> **WORK ORDER**
Take the material below from its first line through the line containing "Últimas Notícias" and, please, write those lines again exactly.

━━━━━ SOURCE INFORMATION ━━━━━

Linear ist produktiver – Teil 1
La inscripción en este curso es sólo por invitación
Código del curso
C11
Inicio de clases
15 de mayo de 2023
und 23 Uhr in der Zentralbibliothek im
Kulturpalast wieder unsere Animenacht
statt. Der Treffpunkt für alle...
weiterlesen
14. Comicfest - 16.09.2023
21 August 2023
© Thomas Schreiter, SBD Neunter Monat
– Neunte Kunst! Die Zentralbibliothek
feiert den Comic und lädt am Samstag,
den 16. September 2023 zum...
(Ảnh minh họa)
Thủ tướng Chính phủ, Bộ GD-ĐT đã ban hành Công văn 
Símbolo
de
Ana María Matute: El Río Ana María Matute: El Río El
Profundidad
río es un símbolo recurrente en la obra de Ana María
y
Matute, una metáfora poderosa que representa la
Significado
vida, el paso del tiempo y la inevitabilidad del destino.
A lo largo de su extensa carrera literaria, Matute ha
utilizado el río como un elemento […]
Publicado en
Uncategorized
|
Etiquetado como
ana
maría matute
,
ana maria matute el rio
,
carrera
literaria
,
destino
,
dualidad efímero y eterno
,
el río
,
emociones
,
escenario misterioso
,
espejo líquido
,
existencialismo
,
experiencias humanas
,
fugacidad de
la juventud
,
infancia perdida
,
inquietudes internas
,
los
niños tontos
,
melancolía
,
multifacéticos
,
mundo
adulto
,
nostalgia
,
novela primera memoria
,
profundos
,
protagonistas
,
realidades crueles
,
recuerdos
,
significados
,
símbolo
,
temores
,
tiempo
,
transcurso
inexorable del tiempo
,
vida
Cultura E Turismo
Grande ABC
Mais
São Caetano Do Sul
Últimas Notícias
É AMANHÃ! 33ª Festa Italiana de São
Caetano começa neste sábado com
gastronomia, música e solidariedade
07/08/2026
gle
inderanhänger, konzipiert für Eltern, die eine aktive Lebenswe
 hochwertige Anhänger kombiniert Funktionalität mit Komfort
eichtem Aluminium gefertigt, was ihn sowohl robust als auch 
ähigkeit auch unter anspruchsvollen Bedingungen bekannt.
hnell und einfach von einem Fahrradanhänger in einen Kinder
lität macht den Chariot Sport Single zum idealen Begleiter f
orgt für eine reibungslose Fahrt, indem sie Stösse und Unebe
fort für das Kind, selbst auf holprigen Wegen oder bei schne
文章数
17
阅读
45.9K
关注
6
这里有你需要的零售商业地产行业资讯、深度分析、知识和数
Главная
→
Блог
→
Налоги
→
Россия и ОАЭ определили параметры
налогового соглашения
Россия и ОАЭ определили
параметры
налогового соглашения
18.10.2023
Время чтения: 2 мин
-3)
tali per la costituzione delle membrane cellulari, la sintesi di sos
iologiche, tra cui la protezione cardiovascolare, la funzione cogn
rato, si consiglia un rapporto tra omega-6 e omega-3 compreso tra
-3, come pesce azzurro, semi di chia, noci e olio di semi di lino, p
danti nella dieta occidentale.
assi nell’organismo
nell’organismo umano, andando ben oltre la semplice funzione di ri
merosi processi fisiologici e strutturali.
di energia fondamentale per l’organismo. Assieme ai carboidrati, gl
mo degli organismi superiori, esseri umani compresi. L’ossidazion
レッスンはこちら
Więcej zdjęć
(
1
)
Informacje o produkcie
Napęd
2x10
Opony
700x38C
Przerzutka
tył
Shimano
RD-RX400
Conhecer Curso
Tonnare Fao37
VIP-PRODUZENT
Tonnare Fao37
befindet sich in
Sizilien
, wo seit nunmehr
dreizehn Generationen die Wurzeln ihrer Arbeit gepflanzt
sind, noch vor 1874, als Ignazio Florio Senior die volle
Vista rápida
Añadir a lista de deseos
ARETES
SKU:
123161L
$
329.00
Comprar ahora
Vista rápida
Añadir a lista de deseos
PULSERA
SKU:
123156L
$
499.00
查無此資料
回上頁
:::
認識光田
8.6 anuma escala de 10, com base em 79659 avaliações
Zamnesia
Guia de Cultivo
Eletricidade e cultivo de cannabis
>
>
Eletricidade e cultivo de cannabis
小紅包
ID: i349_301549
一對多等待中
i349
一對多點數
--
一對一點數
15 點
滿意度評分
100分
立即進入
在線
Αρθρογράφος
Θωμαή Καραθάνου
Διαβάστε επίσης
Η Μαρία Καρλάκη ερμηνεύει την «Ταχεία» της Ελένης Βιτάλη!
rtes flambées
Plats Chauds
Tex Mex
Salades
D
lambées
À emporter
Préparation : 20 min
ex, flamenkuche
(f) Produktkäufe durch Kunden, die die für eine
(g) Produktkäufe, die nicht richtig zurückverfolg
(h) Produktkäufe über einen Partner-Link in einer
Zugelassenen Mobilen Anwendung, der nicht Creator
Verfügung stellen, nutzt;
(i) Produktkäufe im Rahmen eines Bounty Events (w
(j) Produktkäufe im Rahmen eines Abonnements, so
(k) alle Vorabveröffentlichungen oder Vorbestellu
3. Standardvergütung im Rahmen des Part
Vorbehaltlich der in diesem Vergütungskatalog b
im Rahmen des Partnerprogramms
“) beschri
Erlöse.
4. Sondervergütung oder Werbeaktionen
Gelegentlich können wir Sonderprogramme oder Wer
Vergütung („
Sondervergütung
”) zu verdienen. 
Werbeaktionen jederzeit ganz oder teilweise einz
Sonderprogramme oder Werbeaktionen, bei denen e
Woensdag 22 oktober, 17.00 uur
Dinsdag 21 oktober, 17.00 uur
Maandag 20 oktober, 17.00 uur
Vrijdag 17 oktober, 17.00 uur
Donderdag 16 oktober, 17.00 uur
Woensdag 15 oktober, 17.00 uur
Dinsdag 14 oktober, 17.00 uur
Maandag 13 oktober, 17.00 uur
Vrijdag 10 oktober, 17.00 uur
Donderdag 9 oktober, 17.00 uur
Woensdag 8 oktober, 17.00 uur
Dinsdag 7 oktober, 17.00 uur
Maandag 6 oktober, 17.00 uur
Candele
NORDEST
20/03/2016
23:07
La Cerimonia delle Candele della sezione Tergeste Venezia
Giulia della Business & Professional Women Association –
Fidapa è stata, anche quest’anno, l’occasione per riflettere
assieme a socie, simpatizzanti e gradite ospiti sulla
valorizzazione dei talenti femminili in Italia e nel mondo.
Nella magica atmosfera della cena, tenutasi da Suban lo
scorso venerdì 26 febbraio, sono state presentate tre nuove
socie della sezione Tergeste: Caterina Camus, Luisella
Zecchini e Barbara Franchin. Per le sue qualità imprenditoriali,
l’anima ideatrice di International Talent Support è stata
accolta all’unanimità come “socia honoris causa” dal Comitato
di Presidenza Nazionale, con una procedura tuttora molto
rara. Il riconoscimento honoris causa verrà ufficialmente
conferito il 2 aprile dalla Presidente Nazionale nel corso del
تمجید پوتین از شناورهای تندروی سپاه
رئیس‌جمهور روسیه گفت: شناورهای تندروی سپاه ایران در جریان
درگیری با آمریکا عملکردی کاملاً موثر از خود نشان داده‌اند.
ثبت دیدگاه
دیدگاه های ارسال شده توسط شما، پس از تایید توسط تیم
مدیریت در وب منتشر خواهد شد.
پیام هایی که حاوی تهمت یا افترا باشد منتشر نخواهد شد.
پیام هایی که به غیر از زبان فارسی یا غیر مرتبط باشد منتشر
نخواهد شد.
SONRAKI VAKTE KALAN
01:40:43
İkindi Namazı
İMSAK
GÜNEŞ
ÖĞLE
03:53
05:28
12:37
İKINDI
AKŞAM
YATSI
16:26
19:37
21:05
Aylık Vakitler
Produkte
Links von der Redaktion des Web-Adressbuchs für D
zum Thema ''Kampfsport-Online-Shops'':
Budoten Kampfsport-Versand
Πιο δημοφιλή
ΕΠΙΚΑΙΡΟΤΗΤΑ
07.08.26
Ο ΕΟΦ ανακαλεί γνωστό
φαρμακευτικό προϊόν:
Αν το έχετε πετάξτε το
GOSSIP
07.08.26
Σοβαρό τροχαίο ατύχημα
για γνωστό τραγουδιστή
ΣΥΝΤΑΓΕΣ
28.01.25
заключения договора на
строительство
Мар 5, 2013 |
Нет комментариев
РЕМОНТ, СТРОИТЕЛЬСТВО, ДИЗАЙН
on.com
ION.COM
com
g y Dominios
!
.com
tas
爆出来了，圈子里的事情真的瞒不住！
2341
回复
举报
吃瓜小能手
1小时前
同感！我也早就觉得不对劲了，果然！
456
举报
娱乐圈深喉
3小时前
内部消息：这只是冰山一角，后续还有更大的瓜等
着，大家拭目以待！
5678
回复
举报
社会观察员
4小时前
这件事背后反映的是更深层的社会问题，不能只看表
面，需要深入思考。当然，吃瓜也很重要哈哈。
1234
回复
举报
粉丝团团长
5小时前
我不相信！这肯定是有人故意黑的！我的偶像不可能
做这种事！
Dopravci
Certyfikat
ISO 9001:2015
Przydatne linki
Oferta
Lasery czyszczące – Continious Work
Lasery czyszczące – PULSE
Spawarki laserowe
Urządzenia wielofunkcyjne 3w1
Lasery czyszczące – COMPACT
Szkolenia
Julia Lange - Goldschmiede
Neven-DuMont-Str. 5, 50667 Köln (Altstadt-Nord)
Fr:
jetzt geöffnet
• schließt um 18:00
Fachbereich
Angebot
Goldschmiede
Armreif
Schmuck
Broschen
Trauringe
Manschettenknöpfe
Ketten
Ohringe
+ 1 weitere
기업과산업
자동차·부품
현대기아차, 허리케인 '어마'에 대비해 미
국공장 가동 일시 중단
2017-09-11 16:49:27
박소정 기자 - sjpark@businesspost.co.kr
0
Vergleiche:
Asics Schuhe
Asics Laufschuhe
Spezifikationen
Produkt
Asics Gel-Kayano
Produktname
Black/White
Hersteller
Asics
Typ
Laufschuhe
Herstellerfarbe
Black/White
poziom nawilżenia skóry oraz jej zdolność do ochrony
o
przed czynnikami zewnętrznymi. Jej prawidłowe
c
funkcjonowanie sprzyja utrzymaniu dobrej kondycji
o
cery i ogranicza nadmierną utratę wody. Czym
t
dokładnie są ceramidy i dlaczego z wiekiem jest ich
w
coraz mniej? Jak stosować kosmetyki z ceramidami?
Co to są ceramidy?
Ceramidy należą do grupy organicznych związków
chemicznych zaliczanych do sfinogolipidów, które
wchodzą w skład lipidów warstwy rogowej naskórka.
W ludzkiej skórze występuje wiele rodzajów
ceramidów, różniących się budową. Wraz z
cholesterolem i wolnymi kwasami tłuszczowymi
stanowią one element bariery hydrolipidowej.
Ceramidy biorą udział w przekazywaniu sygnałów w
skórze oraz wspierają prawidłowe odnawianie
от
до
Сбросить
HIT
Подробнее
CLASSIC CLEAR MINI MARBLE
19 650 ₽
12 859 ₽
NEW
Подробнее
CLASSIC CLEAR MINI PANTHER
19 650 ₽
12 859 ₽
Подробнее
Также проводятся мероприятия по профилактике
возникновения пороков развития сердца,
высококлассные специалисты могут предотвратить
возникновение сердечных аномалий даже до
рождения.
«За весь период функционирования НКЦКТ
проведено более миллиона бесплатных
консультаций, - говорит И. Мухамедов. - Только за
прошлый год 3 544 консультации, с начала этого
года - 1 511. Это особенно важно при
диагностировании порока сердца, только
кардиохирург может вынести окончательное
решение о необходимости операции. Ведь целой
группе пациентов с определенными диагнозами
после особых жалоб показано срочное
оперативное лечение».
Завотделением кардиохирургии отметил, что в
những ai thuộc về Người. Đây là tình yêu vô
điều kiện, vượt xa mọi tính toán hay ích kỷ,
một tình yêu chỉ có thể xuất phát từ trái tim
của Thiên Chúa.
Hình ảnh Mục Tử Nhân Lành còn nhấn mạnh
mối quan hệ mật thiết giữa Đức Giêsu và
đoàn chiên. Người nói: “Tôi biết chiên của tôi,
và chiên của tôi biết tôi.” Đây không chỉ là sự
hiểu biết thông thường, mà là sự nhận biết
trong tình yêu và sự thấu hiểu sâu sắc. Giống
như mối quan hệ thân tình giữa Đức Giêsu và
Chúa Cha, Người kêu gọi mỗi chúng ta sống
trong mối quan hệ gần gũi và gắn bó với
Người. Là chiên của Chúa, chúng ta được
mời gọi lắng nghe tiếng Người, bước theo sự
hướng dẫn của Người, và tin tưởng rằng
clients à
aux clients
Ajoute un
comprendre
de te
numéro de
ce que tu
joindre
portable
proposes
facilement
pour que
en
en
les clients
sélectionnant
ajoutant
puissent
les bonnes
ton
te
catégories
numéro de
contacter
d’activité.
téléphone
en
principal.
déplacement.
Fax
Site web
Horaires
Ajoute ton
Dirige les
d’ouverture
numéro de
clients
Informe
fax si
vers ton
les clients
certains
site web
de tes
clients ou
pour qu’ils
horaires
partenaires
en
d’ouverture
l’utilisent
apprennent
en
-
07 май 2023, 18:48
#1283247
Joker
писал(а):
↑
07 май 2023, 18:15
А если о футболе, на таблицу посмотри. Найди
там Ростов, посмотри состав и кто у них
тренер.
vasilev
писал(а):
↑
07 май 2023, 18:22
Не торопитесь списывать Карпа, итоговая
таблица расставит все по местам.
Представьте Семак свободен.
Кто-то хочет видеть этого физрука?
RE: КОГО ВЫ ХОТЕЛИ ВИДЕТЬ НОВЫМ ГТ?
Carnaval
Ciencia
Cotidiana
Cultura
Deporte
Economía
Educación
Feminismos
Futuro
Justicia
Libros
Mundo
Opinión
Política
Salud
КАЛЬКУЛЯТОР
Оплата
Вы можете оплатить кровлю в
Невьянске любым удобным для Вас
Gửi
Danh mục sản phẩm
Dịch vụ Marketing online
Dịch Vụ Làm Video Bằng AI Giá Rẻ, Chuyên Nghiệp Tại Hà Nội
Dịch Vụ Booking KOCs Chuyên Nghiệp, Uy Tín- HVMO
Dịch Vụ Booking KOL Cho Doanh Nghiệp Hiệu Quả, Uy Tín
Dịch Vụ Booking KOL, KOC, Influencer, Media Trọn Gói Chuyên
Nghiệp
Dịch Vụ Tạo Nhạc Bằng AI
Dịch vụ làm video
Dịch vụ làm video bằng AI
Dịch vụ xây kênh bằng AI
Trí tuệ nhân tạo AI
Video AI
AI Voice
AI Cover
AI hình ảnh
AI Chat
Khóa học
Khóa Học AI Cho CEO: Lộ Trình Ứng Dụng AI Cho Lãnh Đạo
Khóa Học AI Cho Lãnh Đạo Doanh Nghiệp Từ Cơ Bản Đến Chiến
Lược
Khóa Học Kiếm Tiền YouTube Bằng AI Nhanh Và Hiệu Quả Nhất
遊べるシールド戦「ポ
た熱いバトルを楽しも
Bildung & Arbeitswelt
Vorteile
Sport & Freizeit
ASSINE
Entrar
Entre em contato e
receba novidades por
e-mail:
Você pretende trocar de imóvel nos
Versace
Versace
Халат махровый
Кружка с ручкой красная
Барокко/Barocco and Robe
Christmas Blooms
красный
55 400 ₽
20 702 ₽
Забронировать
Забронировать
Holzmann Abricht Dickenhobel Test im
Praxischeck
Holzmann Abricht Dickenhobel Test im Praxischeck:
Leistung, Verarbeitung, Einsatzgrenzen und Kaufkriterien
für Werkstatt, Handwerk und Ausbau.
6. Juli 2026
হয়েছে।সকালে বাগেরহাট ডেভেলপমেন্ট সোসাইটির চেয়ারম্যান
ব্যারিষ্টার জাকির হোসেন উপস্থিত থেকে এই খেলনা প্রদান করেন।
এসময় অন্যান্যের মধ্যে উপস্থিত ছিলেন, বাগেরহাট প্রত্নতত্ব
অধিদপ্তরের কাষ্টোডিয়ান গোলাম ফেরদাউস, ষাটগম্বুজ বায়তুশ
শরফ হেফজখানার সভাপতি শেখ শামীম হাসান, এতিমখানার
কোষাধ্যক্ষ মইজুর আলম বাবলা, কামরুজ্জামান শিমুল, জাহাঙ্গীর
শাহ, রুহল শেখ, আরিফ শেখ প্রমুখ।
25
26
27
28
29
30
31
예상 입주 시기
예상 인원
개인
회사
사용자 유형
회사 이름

━━━━━

> **OUTPUT OF THE TASK**
Linear ist produktiver – Teil 1
La inscripción en este curso es sólo por invitación
Código del curso
C11
Inicio de clases
15 de mayo de 2023
und 23 Uhr in der Zentralbibliothek im
Kulturpalast wieder unsere Animenacht
statt. Der Treffpunkt für alle...
weiterlesen
14. Comicfest - 16.09.2023
21 August 2023
© Thomas Schreiter, SBD Neunter Monat
– Neunte Kunst! Die Zentralbibliothek
feiert den Comic und lädt am Samstag,
den 16. September 2023 zum...
(Ảnh minh họa)
Thủ tướng Chính phủ, Bộ GD-ĐT đã ban hành Công văn 
Símbolo
de
Ana María Matute: El Río Ana María Matute: El Río El
Profundidad
río es un símbolo recurrente en la obra de Ana María
y
Matute, una metáfora poderosa que representa la
Significado
vida, el paso del tiempo y la inevitabilidad del destino.
A lo largo de su extensa carrera literaria, Matute ha
utilizado el río como un elemento […]
Publicado en
Uncategorized
|
Etiquetado como
ana
maría matute
,
ana maria matute el rio
,
carrera
literaria
,
destino
,
dualidad efímero y eterno
,
el río
,
emociones
,
escenario misterioso
,
espejo líquido
,
existencialismo
,
experiencias humanas
,
fugacidad de
la juventud
,
infancia perdida
,
inquietudes internas
,
los
niños tontos
,
melancolía
,
multifacéticos
,
mundo
adulto
,
nostalgia
,
novela primera memoria
,
profundos
,
protagonistas
,
realidades crueles
,
recuerdos
,
significados
,
símbolo
,
temores
,
tiempo
,
transcurso
inexorable del tiempo
,
vida
Cultura E Turismo
Grande ABC
Mais
São Caetano Do Sul
Últimas Notícias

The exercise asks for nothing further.